Work request
Retype the records that follow, every line exactly as written.

Records shown
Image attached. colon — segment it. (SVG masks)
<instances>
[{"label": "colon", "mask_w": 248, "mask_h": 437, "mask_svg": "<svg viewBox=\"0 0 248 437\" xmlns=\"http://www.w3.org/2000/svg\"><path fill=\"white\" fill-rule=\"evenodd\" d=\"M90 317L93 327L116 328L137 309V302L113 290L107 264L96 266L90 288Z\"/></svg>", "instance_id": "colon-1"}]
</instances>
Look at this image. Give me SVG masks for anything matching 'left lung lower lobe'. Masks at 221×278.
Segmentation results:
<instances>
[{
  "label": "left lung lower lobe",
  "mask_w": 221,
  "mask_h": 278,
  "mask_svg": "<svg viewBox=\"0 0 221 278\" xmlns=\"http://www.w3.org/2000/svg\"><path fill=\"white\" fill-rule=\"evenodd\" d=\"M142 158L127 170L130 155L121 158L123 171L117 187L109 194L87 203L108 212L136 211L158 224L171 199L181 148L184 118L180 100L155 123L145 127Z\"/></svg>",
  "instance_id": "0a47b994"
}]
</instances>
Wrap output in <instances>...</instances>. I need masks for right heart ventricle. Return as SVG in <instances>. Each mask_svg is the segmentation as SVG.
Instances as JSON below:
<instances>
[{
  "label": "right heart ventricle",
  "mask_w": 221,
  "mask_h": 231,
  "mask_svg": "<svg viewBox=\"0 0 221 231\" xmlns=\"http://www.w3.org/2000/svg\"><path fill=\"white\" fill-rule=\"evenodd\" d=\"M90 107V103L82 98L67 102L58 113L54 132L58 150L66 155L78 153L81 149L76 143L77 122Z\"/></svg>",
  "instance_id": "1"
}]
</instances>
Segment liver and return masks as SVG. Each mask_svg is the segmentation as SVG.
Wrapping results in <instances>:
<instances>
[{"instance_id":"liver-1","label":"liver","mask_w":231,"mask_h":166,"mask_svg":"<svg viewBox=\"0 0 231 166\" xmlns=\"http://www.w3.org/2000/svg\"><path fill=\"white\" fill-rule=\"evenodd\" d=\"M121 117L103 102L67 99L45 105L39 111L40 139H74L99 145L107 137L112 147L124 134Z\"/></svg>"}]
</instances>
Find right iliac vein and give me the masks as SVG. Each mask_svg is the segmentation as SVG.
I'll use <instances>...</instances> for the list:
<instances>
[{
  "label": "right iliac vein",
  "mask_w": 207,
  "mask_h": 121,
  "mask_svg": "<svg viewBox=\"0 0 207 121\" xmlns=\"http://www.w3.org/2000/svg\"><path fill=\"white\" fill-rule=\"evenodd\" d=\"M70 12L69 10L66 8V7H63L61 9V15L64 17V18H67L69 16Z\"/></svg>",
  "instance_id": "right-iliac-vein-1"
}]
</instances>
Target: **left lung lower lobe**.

Answer space
Image attached. colon — segment it. (SVG masks)
<instances>
[{"label": "colon", "mask_w": 248, "mask_h": 437, "mask_svg": "<svg viewBox=\"0 0 248 437\" xmlns=\"http://www.w3.org/2000/svg\"><path fill=\"white\" fill-rule=\"evenodd\" d=\"M90 317L93 327L116 328L137 309V302L113 290L107 264L96 266L90 288Z\"/></svg>", "instance_id": "colon-1"}]
</instances>
Look at this image. Give me SVG masks for anything matching 'left lung lower lobe'. Masks at 221×278.
Segmentation results:
<instances>
[{
  "label": "left lung lower lobe",
  "mask_w": 221,
  "mask_h": 278,
  "mask_svg": "<svg viewBox=\"0 0 221 278\" xmlns=\"http://www.w3.org/2000/svg\"><path fill=\"white\" fill-rule=\"evenodd\" d=\"M142 158L127 170L130 155L121 158L123 171L117 187L109 194L87 203L108 212L136 211L158 224L171 199L181 148L184 118L180 100L155 123L145 127Z\"/></svg>",
  "instance_id": "0a47b994"
}]
</instances>
Wrap output in <instances>...</instances>. I need masks for right heart ventricle. Return as SVG in <instances>. Each mask_svg is the segmentation as SVG.
Instances as JSON below:
<instances>
[{
  "label": "right heart ventricle",
  "mask_w": 221,
  "mask_h": 231,
  "mask_svg": "<svg viewBox=\"0 0 221 231\" xmlns=\"http://www.w3.org/2000/svg\"><path fill=\"white\" fill-rule=\"evenodd\" d=\"M90 107V103L82 98L67 102L58 113L54 132L58 150L66 155L78 153L81 149L76 143L77 122Z\"/></svg>",
  "instance_id": "1"
}]
</instances>
Segment liver and return masks as SVG. Each mask_svg is the segmentation as SVG.
Wrapping results in <instances>:
<instances>
[{"instance_id":"liver-1","label":"liver","mask_w":231,"mask_h":166,"mask_svg":"<svg viewBox=\"0 0 231 166\" xmlns=\"http://www.w3.org/2000/svg\"><path fill=\"white\" fill-rule=\"evenodd\" d=\"M121 117L103 102L67 99L45 105L39 111L40 139H74L99 145L107 137L112 147L124 134Z\"/></svg>"}]
</instances>
Find right iliac vein and give me the masks as SVG. Each mask_svg is the segmentation as SVG.
I'll use <instances>...</instances> for the list:
<instances>
[{
  "label": "right iliac vein",
  "mask_w": 207,
  "mask_h": 121,
  "mask_svg": "<svg viewBox=\"0 0 207 121\" xmlns=\"http://www.w3.org/2000/svg\"><path fill=\"white\" fill-rule=\"evenodd\" d=\"M70 12L69 10L66 8V7H63L61 9V15L64 17V18H67L69 16Z\"/></svg>",
  "instance_id": "right-iliac-vein-1"
}]
</instances>
Target: **left lung lower lobe**.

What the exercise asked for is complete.